Editorials

Hoffa's Seemingly Odd Commitments

Jack Goldsmith

Jack Goldsmith is the Learned Hand Professor of Law at Harvard Law School, where he teaches and writes about national security law, international law, internet law, and, recently, labor history.  Before coming to Harvard, Professor Goldsmith served as Assistant Attorney General, Office of Legal Counsel from 2003-2004, and Special Counsel to the Department of Defense from 2002-2003.

As I mentioned, I am writing a book about Jimmy Hoffa’s historical significance in American labor, law, and politics.  There are dozens of books written about Hoffa, but almost all of them focus on his disappearance on August 30, 1975 (and the vast majority of these “disappearance” books are dreadful).  The best books on Hoffa’s historical significance are, I believe, Arthur Sloane’s definitive biography, David Witwer’s nuanced treatment of the Teamsters and corruption, and Thaddeus Russell’s insightful study of the social and material influences on, and of, Hoffa.  I have learned a great deal from these books and hope to build on them in various ways that I will be writing about here.

Most of my students have little idea who Hoffa was beyond his association with organized crime and famous disappearance.  But of course Hoffa was also one of the most successful labor leaders of the twentieth century.  He was adored by his millions of members, in no small part because he raised their wages and benefits significantly, and at a much greater rate than most other unions.  His crowning labor achievement was the 1964 National Master Freight Agreement that brought more than 400,000 over-the-road drivers under a single national contract.  “The Teamsters Union is the most powerful institution in this country” besides the government, Bobby Kennedy wrote in The Enemy Within.  “Quite literally your life – the life of every person in the United States – is in the hands of Hoffa and the Teamsters,” Kennedy added.  Kennedy, who was not paying Hoffa a compliment, was right.

Some of Hoffa’s success in labor resulted from his connections with organized crime, which Hoffa deployed to knock heads both on the picket line and within the union (for example, in getting independent unions to be patient on wages in order to secure the important 1964 national contract).  In general, however, the significance of Hoffa’s organized crime connections to his labor successes has been overstated.  Most important was Hoffa’s unparalleled knowledge of the trucking industry and the economics of trucking, and his extraordinary bargaining skills (all of which is detailed in the James’ Hoffa and the Teamsters: A Study of Union Power).

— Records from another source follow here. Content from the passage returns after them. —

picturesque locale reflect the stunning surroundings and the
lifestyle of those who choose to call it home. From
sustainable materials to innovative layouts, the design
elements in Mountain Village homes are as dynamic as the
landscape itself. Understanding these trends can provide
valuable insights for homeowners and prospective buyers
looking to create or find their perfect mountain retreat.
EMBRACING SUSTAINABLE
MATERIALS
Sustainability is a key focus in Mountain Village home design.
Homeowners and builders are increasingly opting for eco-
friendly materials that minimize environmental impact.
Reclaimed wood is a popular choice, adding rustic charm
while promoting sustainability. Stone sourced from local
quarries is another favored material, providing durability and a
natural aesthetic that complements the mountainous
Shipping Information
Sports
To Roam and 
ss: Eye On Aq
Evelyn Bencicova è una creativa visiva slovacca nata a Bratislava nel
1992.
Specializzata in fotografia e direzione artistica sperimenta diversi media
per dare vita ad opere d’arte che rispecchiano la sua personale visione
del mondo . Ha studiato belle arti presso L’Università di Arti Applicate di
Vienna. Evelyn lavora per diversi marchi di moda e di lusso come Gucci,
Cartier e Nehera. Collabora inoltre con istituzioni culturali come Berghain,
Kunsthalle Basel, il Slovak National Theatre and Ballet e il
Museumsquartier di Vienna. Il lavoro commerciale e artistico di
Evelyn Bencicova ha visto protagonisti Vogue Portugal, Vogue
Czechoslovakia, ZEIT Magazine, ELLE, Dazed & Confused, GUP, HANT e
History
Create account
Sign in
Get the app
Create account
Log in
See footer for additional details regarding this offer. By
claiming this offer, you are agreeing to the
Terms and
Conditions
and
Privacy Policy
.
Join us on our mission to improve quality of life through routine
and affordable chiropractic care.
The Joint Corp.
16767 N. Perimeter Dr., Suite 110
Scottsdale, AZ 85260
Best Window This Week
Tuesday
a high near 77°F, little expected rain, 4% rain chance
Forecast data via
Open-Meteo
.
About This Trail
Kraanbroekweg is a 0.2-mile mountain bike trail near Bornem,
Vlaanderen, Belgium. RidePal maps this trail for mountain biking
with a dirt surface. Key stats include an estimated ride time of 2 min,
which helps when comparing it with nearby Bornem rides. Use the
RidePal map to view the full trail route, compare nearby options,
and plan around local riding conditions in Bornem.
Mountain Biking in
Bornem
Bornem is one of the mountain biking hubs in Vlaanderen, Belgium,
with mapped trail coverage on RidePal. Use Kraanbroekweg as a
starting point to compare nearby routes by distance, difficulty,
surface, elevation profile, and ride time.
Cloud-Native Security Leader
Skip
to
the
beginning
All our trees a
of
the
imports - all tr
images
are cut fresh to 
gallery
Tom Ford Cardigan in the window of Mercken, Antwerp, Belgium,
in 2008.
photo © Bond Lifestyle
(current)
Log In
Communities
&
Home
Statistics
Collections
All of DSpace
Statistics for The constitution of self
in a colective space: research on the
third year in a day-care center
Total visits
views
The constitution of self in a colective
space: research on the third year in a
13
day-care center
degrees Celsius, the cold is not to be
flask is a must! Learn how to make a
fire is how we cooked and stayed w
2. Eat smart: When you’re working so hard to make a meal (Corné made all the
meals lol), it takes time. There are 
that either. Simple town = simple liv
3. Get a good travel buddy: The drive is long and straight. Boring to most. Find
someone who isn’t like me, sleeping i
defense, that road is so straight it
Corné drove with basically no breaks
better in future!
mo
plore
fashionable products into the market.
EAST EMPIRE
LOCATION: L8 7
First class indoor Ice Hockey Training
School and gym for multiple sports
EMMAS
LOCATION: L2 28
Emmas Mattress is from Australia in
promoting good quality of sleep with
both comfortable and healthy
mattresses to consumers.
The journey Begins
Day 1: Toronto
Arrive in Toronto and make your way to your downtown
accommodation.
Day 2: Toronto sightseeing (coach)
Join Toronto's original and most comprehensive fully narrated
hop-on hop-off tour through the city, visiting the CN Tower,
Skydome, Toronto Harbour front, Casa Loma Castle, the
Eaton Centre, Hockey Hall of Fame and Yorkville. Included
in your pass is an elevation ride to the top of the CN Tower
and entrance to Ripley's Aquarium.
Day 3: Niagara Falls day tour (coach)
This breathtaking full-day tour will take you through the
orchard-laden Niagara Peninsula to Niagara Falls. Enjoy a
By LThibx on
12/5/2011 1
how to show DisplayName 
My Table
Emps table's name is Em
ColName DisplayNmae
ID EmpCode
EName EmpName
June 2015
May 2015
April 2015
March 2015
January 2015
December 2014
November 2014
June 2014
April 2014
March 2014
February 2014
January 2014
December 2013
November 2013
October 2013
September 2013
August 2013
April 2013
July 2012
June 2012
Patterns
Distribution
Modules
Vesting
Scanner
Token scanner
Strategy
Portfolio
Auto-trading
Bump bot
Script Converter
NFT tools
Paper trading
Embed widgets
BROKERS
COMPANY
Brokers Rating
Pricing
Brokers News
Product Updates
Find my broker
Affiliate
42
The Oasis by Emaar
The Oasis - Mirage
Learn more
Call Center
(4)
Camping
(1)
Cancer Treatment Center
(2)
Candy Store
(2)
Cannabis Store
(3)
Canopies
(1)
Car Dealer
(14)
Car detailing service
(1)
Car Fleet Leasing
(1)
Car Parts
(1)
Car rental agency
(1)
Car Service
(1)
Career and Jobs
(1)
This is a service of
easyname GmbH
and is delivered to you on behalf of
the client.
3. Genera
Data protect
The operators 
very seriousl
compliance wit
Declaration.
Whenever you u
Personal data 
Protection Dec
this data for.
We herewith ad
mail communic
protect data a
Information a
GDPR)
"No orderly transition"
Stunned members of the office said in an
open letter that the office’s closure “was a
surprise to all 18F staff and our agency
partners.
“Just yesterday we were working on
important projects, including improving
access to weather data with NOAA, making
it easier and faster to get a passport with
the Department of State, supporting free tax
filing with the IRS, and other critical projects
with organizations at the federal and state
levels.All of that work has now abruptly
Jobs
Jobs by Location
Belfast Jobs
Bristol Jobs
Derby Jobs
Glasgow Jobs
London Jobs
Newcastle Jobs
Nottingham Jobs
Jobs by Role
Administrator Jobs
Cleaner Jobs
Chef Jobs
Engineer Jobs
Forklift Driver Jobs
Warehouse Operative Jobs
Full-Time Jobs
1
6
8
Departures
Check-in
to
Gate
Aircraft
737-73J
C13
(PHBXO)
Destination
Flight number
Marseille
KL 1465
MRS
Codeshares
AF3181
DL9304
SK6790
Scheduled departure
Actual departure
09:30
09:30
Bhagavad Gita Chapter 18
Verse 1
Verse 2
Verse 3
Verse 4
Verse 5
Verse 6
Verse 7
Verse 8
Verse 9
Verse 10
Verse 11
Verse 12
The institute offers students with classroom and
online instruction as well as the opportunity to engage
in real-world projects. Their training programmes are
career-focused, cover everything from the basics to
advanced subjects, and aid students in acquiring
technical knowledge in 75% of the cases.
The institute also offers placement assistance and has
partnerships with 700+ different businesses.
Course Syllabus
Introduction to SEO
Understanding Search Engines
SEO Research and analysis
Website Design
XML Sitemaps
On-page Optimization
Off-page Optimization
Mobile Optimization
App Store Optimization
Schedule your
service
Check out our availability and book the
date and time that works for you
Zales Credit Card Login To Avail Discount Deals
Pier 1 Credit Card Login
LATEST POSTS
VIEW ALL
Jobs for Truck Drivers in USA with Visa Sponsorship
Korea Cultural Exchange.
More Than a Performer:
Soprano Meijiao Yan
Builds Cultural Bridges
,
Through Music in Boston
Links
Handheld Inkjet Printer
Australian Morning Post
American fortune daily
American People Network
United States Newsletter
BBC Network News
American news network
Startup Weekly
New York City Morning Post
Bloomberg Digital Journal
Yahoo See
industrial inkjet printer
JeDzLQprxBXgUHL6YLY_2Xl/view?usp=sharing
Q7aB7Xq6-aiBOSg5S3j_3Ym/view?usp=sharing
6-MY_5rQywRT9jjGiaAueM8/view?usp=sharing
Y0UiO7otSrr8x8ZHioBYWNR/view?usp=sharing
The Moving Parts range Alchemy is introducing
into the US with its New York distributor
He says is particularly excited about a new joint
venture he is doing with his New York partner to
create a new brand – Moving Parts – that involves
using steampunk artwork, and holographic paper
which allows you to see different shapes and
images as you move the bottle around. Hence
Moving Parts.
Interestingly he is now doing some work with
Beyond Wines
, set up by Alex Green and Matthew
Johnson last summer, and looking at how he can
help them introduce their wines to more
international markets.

More broadly, Hoffa had three commitments that undergirded his labor success but that are, in various degrees, out of fashion in the modern labor movement and labor scholarship.  First, he was committed to “business unionism” in the sense that he focused relentlessly and pragmatically on enhancing material benefits for members (as unions still do, of course), but eschewed larger progressive political and social goals for labor unions and members.  Hoffa was also, relatedly, suspicious of many welfare programs.  Second, Hoffa was pragmatic about political support, and threw his union’s weight to Republicans nearly as often as Democrats.  Third, Hoffa believed in centralized union power and was hostile to decentralizing and union democracy impulses – a combination few in the modern labor movement embrace.  (One can of course be for centralized union power and for union democracy, however conceived; Hoffa didn’t much like either.)

There were many reasons why Hoffa held these views, not all of them principled.  And it was a quite different era.  Nonetheless, I hope to explore here and in the book whether these ideas – Hoffa-style business unionism, greater union political diversity, and a de-emphasis on union democracy – deserve a more important place in the contemporary labor movement.